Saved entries
[Start of section]
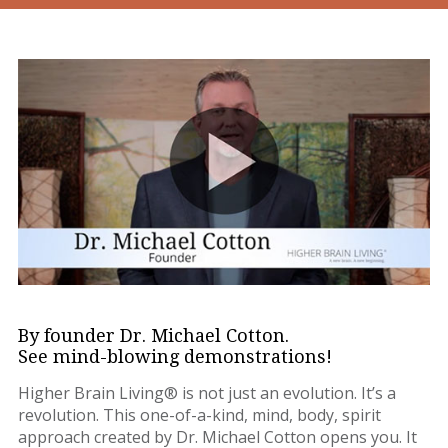
By founder Dr. Michael Cotton.
See mind-blowing demonstrations!
Higher Brain Living® is not just an evolution. It’s a
revolution. This one-of-a-kind, mind, body, spirit
approach created by Dr. Michael Cotton opens you. It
[End of section]
WHAT THIS TASK INVOLVES:
In your copy, repeat each record exactly and include no pictures.

SOLUTION FOR THIS TASK:
By founder Dr. Michael Cotton.
See mind-blowing demonstrations!
Higher Brain Living® is not just an evolution. It’s a
revolution. This one-of-a-kind, mind, body, spirit
approach created by Dr. Michael Cotton opens you. It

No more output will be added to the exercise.